*Data extracted from a collection*.
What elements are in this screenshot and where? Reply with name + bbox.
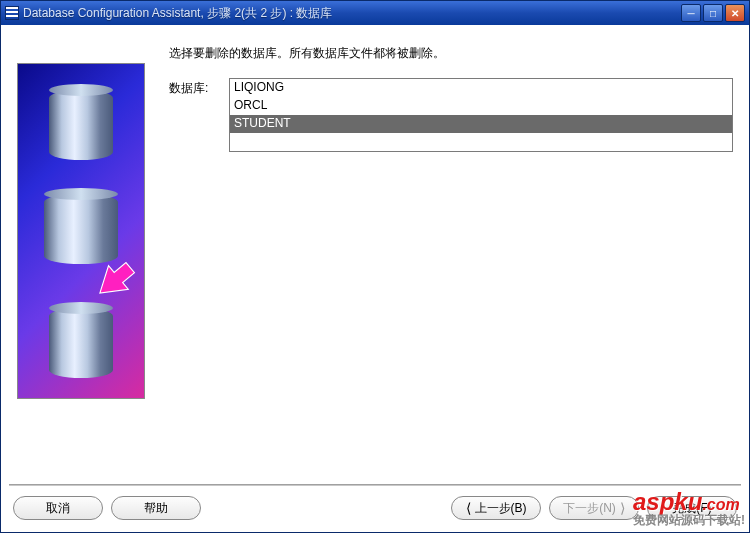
chevron-left-icon: ⟨ (466, 501, 471, 515)
button-row: 取消 帮助 ⟨ 上一步(B) 下一步(N) ⟩ 完成(F) (1, 486, 749, 532)
svg-marker-0 (90, 256, 140, 305)
maximize-button[interactable]: □ (703, 4, 723, 22)
close-button[interactable]: ✕ (725, 4, 745, 22)
database-listbox[interactable]: LIQIONG ORCL STUDENT (229, 78, 733, 152)
list-item[interactable]: ORCL (230, 97, 732, 115)
titlebar[interactable]: Database Configuration Assistant, 步骤 2(共… (1, 1, 749, 25)
list-item[interactable]: STUDENT (230, 115, 732, 133)
cylinder-icon (44, 194, 118, 264)
database-row: 数据库: LIQIONG ORCL STUDENT (165, 78, 733, 152)
app-window: Database Configuration Assistant, 步骤 2(共… (0, 0, 750, 533)
cylinder-icon (49, 308, 113, 378)
button-label: 完成(F) (672, 500, 711, 517)
button-label: 下一步(N) (563, 500, 616, 517)
button-label: 上一步(B) (475, 500, 527, 517)
minimize-button[interactable]: ─ (681, 4, 701, 22)
help-button[interactable]: 帮助 (111, 496, 201, 520)
wizard-graphic (17, 63, 145, 399)
app-icon (5, 6, 19, 20)
next-button: 下一步(N) ⟩ (549, 496, 639, 520)
form-panel: 选择要删除的数据库。所有数据库文件都将被删除。 数据库: LIQIONG ORC… (165, 41, 733, 484)
cancel-button[interactable]: 取消 (13, 496, 103, 520)
window-controls: ─ □ ✕ (681, 4, 745, 22)
back-button[interactable]: ⟨ 上一步(B) (451, 496, 541, 520)
instruction-text: 选择要删除的数据库。所有数据库文件都将被删除。 (165, 45, 733, 62)
button-label: 帮助 (144, 500, 168, 517)
chevron-right-icon: ⟩ (620, 501, 625, 515)
content-area: 选择要删除的数据库。所有数据库文件都将被删除。 数据库: LIQIONG ORC… (1, 25, 749, 532)
button-label: 取消 (46, 500, 70, 517)
cylinder-icon (49, 90, 113, 160)
finish-button[interactable]: 完成(F) (647, 496, 737, 520)
window-title: Database Configuration Assistant, 步骤 2(共… (23, 5, 681, 22)
main-area: 选择要删除的数据库。所有数据库文件都将被删除。 数据库: LIQIONG ORC… (1, 25, 749, 484)
database-label: 数据库: (165, 78, 221, 97)
list-item[interactable]: LIQIONG (230, 79, 732, 97)
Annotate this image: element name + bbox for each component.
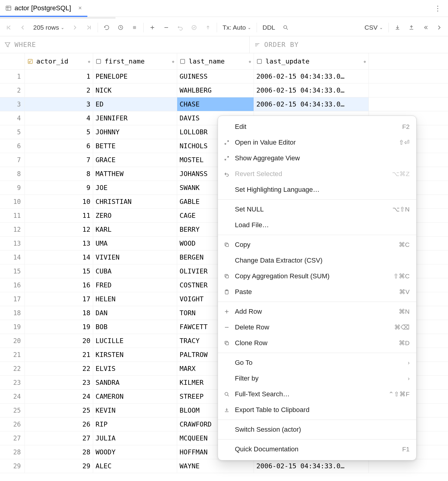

*WHAT THE TASK REQUIRES*. Copy all lines from the data above that contain the word "所有数据库文件都将被删除".

*ANSWER BOX*.
form-panel: 选择要删除的数据库。所有数据库文件都将被删除。 数据库: LIQIONG ORC… (165, 41, 733, 484)
instruction-text: 选择要删除的数据库。所有数据库文件都将被删除。 (165, 45, 733, 62)
content-area: 选择要删除的数据库。所有数据库文件都将被删除。 数据库: LIQIONG ORC… (1, 25, 749, 532)
main-area: 选择要删除的数据库。所有数据库文件都将被删除。 数据库: LIQIONG ORC… (1, 25, 749, 484)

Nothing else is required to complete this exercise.